→ Problem description
Leave out the pictures and print precisely the lines from the line with "Ethernetový sieťový kábel" to the final line of the entries, both ends included.

* * * * * * *

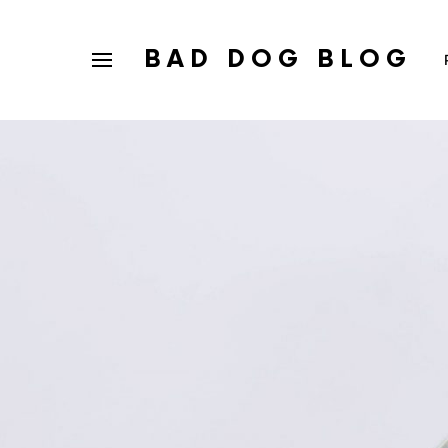
BAD DOG BLOG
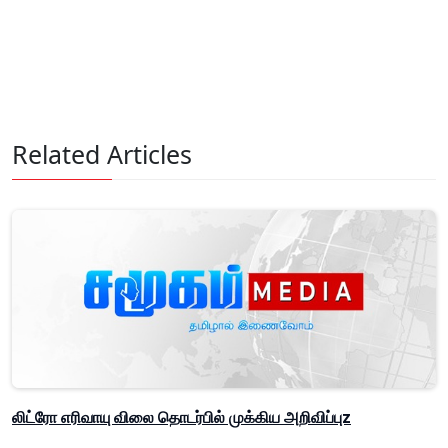
Related Articles
லிட்ரோ எரிவாயு விலை தொடர்பில் முக்கிய அறிவிப்புz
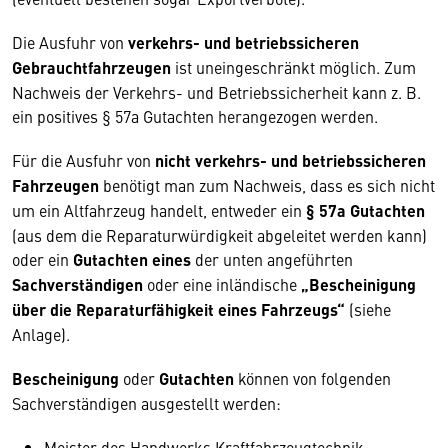
Die Ausfuhr von
verkehrs- und betriebssicheren
Gebrauchtfahrzeugen
ist uneingeschränkt möglich. Zum
Nachweis der Verkehrs- und Betriebssicherheit kann z. B.
ein positives § 57a Gutachten herangezogen werden.
Für die Ausfuhr von
nicht verkehrs- und betriebssicheren
Fahrzeugen
benötigt man zum Nachweis, dass es sich nicht
um ein Altfahrzeug handelt, entweder ein
§ 57a Gutachten
(aus dem die Reparaturwürdigkeit abgeleitet werden kann)
oder ein
Gutachten eines
der unten angeführten
Sachverständigen
oder eine inländische
„Bescheinigung
über die Reparaturfähigkeit eines Fahrzeugs“
(siehe
Anlage).
Bescheinigung
oder
Gutachten
können von folgenden
Sachverständigen ausgestellt werden:
Meister des Handwerks Kraftfahrzeugtechnik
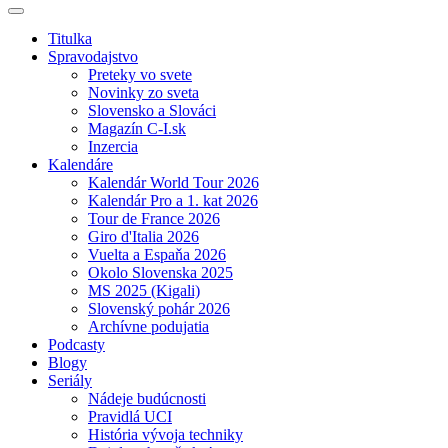
Titulka
Spravodajstvo
Preteky vo svete
Novinky zo sveta
Slovensko a Slováci
Magazín C-I.sk
Inzercia
Kalendáre
Kalendár World Tour 2026
Kalendár Pro a 1. kat 2026
Tour de France 2026
Giro d'Italia 2026
Vuelta a Espaňa 2026
Okolo Slovenska 2025
MS 2025 (Kigali)
Slovenský pohár 2026
Archívne podujatia
Podcasty
Blogy
Seriály
Nádeje budúcnosti
Pravidlá UCI
História vývoja techniky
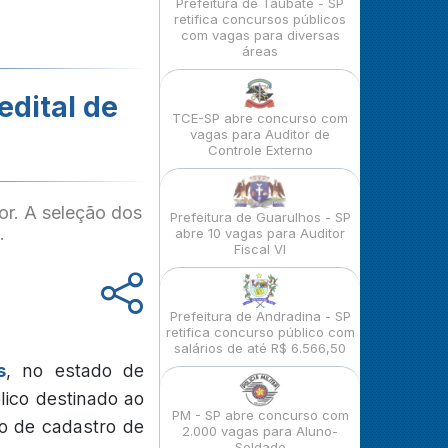
Prefeitura de Taubaté - SP
retifica concursos públicos
com vagas para diversas
áreas
edital de
TCE-SP abre concurso com
vagas para Auditor de
Controle Externo
or. A seleção dos
Prefeitura de Guarulhos - SP
.
abre 10 vagas para Auditor
Fiscal VI
Prefeitura de Andradina - SP
retifica concurso público com
salários de até R$ 6.566,50
s
, no estado de
lico destinado ao
PM - SP abre concurso com
o de cadastro de
2.000 vagas para Aluno-
Soldado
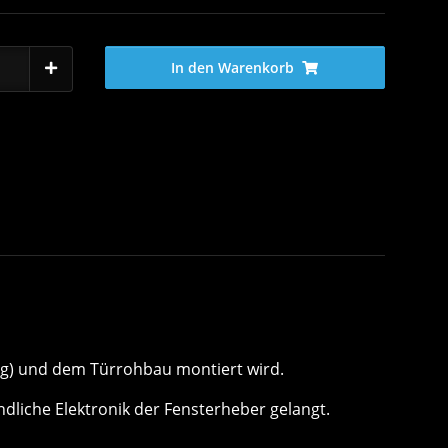
In den Warenkorb
ung) und dem Türrohbau montiert wird.
ndliche Elektronik der Fensterheber gelangt.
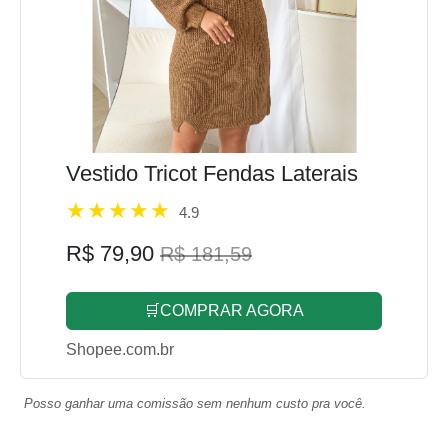
Vestido Tricot Fendas Laterais
4.9
R$ 79,90
R$ 181,59
🛒COMPRAR AGORA
Shopee.com.br
Posso ganhar uma comissão sem nenhum custo pra você.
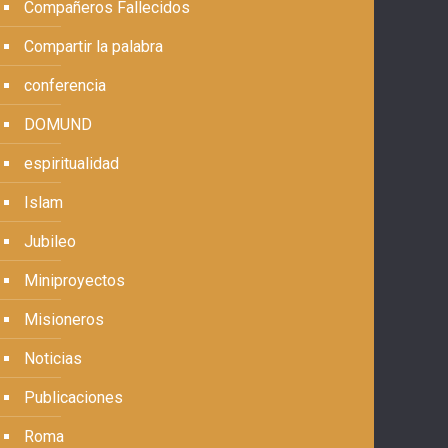
Compañeros Fallecidos
Compartir la palabra
conferencia
DOMUND
espiritualidad
Islam
Jubileo
Miniproyectos
Misioneros
Noticias
Publicaciones
Roma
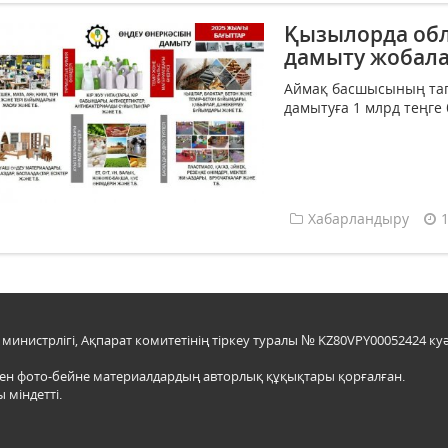
Қызылорда обл
дамыту жобала
Аймақ басшысының тап
дамытуға 1 млрд теңге 
Хабарландыру
инистрлігі, Ақпарат комитетінің тіркеу туралы № KZ80VPY00052424 куә
мен фото-бейне материалдардың авторлық құқықтары қорғалған.
 міндетті.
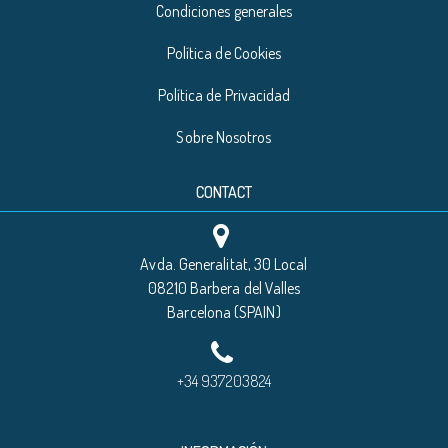
Condiciones generales
Política de Cookies
Política de Privacidad
Sobre Nosotros
CONTACT
Avda. Generalitat, 30 Local
08210 Barbera del Valles
Barcelona (SPAIN)
+34 937203824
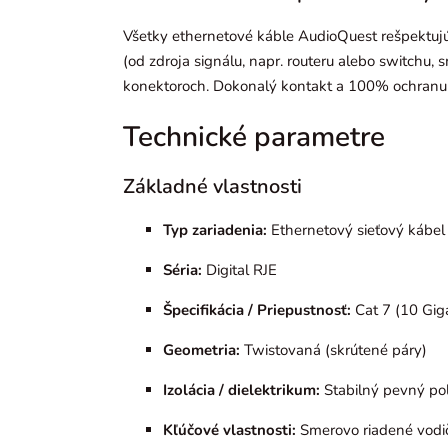
Všetky ethernetové káble AudioQuest rešpektuj
(od zdroja signálu, napr. routeru alebo switchu,
konektoroch. Dokonalý kontakt a 100% ochranu
Technické parametre
Základné vlastnosti
Typ zariadenia:
Ethernetový sieťový kábel
Séria:
Digital RJE
Špecifikácia / Priepustnosť:
Cat 7 (10 Gig
Geometria:
Twistovaná (skrútené páry)
Izolácia / dielektrikum:
Stabilný pevný pol
Kľúčové vlastnosti:
Smerovo riadené vodiče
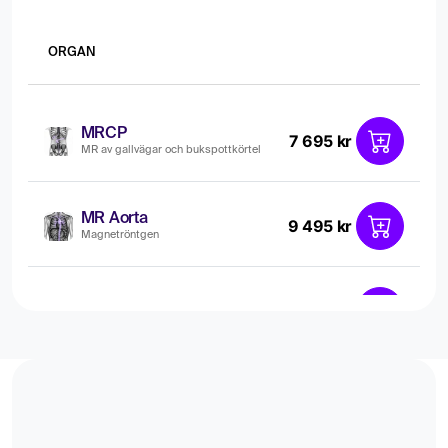
ORGAN
MRCP
7 695 kr
MR av gallvägar och bukspottkörtel
MR Aorta
9 495 kr
Magnetröntgen
MR Bröstkörtlar
9 195 kr
Magnetröntgen
MR Bukspottkörtel
6 495 kr
Magnetröntgen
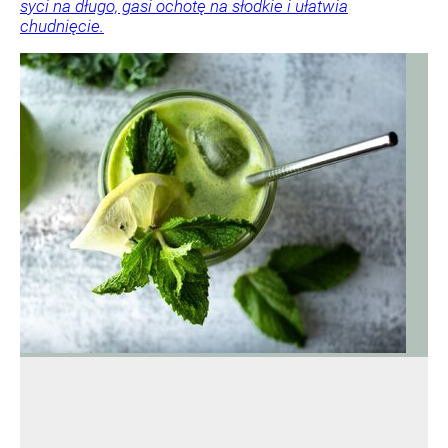
syci na długo, gasi ochotę na słodkie i ułatwia
chudnięcie.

* * * * * * *

→ Exercise result
Ethernetový sieťový kábel
Séria:
Digital RJE
Špecifikácia / Priepustnosť:
Cat 7 (10 Gig
Geometria:
Twistovaná (skrútené páry)
Izolácia / dielektrikum:
Stabilný pevný pol
Kľúčové vlastnosti:
Smerovo riadené vodiče
ORGAN
MRCP
7 695 kr
MR av gallvägar och bukspottkörtel
MR Aorta
9 495 kr
Magnetröntgen
MR Bröstkörtlar
9 195 kr
Magnetröntgen
MR Bukspottkörtel
6 495 kr
Magnetröntgen
syci na długo, gasi ochotę na słodkie i ułatwia
chudnięcie.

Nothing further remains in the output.